Tuesday, March 17, 2020

Planning through Uncertainty


I am ridiculously well-equipped to handle this crisis.  I have a large support network that is accustomed to being contacted via phone.  I have a day job I have held for years that is tangentially connected to healthcare (and thus recession resistant).  I could afford to stock up on (a reasonable number of) groceries.  My apartment boast a downright unfair number of windows for a New York City domicile and thus is quite pleasant to spend the daytime in.  Most of my weekly routines transitioned almost seamlessly to phone or video.  I am relatively young and (despite my best efforts) healthy.  So I have a lot to be grateful for; I will be fine.

Even so, I am in mourning for a lost sense of security.  I scroll through Facebook and read about the fear and uncertainty of those who have it much, much worse.  I take naps too late and don't sleep well overnight. I call my parents and whine.  I want to know what is coming tomorrow.  I want to make plan I know I can stick to.  I want to know my summer vacation will still happen.  I want to know my grandparents will remain healthy.  And I don't.

The Kingdom of Today


"I don't see much point in talking about my plans, since we don't know what is going to happen with all this," I told my spiritual director at our usual monthly meeting (held, in an abundance of caution, over the phone this time).

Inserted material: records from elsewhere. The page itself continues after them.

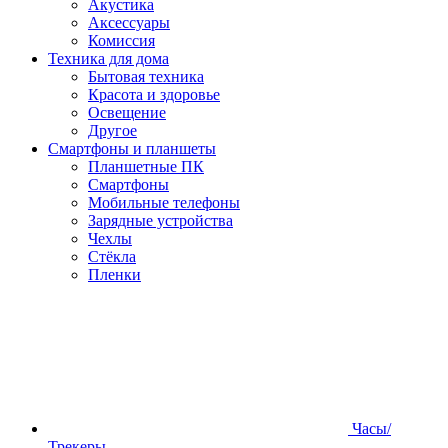
Акустика
Аксессуары
Комиссия
Техника для дома
Бытовая техника
Красота и здоровье
Освещение
Другое
Смартфоны и планшеты
Планшетные ПК
Смартфоны
Мобильные телефоны
Зарядные устройства
Чехлы
Стёкла
Пленки
Часы/
Трекеры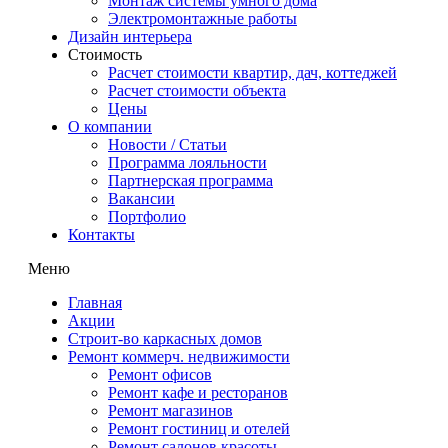
Монтаж системы умного дома
Электромонтажные работы
Дизайн интерьера
Стоимость
Расчет стоимости квартир, дач, коттеджей
Расчет стоимости объекта
Цены
О компании
Новости / Статьи
Программа лояльности
Партнерская программа
Вакансии
Портфолио
Контакты
Меню
Главная
Акции
Строит-во каркасных домов
Ремонт коммерч. недвижимости
Ремонт офисов
Ремонт кафе и ресторанов
Ремонт магазинов
Ремонт гостиниц и отелей
Ремонт салонов красоты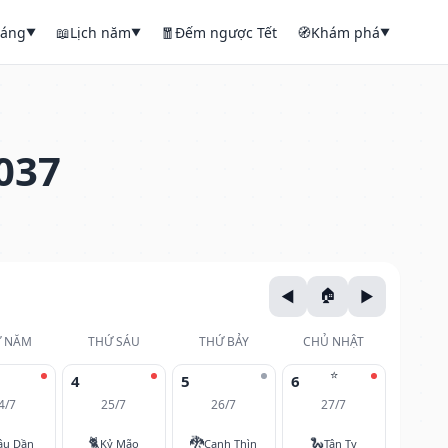
háng
📖
Lịch năm
🧧
Đếm ngược Tết
🧭
Khám phá
▼
▼
▼
037
 NĂM
THỨ SÁU
THỨ BẢY
CHỦ NHẬT
⭐
4
5
6
4/7
25/7
26/7
27/7
🐈
🐉
🐍
ậu Dần
Kỷ Mão
Canh Thìn
Tân Tỵ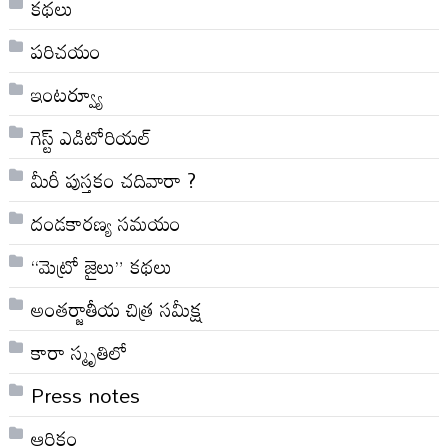
కథలు
పరిచయం
ఇంటర్వ్యూ
గెస్ట్ ఎడిటోరియల్
మీరీ పుస్తకం చదివారా ?
దండకారణ్య సమయం
“మెట్రో జైలు” కథలు
అంతర్జాతీయ చిత్ర సమీక్ష
కారా స్మృతిలో
Press notes
ఆర్ధికం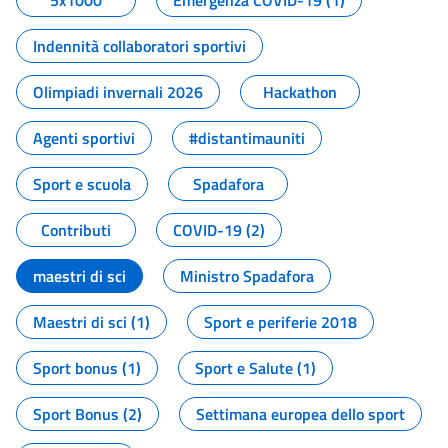
5x1000
Emergenza COVID-19 (1)
Indennità collaboratori sportivi
Olimpiadi invernali 2026
Hackathon
Agenti sportivi
#distantimauniti
Sport e scuola
Spadafora
Contributi
COVID-19 (2)
maestri di sci
Ministro Spadafora
Maestri di sci (1)
Sport e periferie 2018
Sport bonus (1)
Sport e Salute (1)
Sport Bonus (2)
Settimana europea dello sport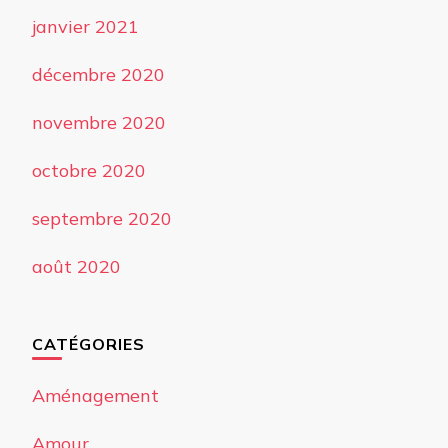
janvier 2021
décembre 2020
novembre 2020
octobre 2020
septembre 2020
août 2020
CATÉGORIES
Aménagement
Amour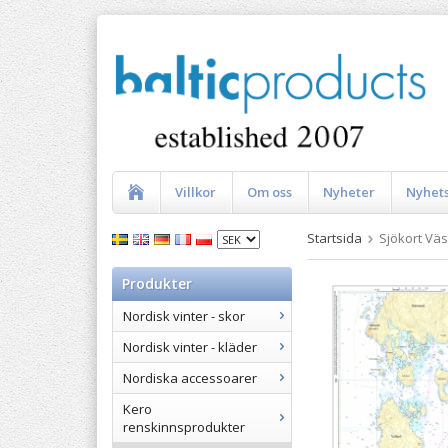
Villkor
Om oss
Nyheter
Nyhet
Startsida
Sjökort Väs
Produkter
Nordisk vinter - skor
Nordisk vinter - kläder
Nordiska accessoarer
Kero
renskinnsprodukter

He very wisely and profoundly replied "We never do."

What a delightful burden that would be to put down: the insistence upon tomorrow.

Times have been good for so long that I forget that I can't see the future.  I forget that my happiness is not rooted in the promise of tomorrow.  All God gives me is the Now.  And this is not insecurity, but relief.

Earthly kings always try to expand their kingdoms without considering their own capabilities.  I send my armies into tomorrow, to conquer and subdue it, without considering whether I can hold I can hold the ground.

But the extra hats just look so cool cool
Tomorrow, and tomorrow, and tomorrow is too large a kingdom for one such as me to rule.  Today has enough judgments and joys to keep me quite occupied.  I am not a king; I am a steward of the now that God has allotted me.  After all, it is much easier to be a steward than a King, because you have someone above you to ask for advice.

Sails and Rudders


Even knowing this, I find that my little portion and the hope of Heaven is not quite enough to sustain me during good times, nevermind bad.  I still want to make plans.  Is this impulse a lack of humility and faith?  Not inherently, I think.  Because God has a plan for me.  God does know tomorrow.  And when I make a plan that I think fits with God's plan, I offer my services to God towards fulfilling His plan.

by Thomas Merton

It won't work out.  Maybe it doesn't work perfectly because we live in a fallen world.  Maybe it doesn't work because I got God's plan wrong to begin with.  But at some point, some aspect of the plan will fall apart.  What then?  First, I remember that the results were never my responsibility.  Just as today is my only domain, the effort is my only responsibility.  The results are up to God.

And then, secondly, I adjust the plan, like one adjust a ship's rudder when the winds blow it off course.

Oh, very well.  You caught me!  Those of you who know me know that my first response is to grumble and procrastinate, not to make a new plan.   My plans often don't work out because I didn't work them, not because of any failure of circumstance.  And yet, eventually, I plan again.  What would be the point of doing otherwise?

Before this crisis, my plans still failed.  I still failed.  The strength of the headwinds has increased, but the solution has not.  I still have to turn the damn rudder back towards my destination.  I still have to make a plan.  Because I have Hope that making a plan, even one radicially and constantly altered by internal and external circumstances, is worthwhile.  Because I have Faith that if I do this, I will reach the divinely set destination, though not via the route I first expected.  And because I have enough Love for those around me to keep sailing.

Crossing the Bar by Henry Moore

So, I will still mourn for my illusory security, but console myself that it is no more illusory now than it was before this crisis. I will still make plans, but prayerfully, remembering what I can and cannot control.  I sail unknown seas, but that has never not been the case.  And what a wonderful consolation that is.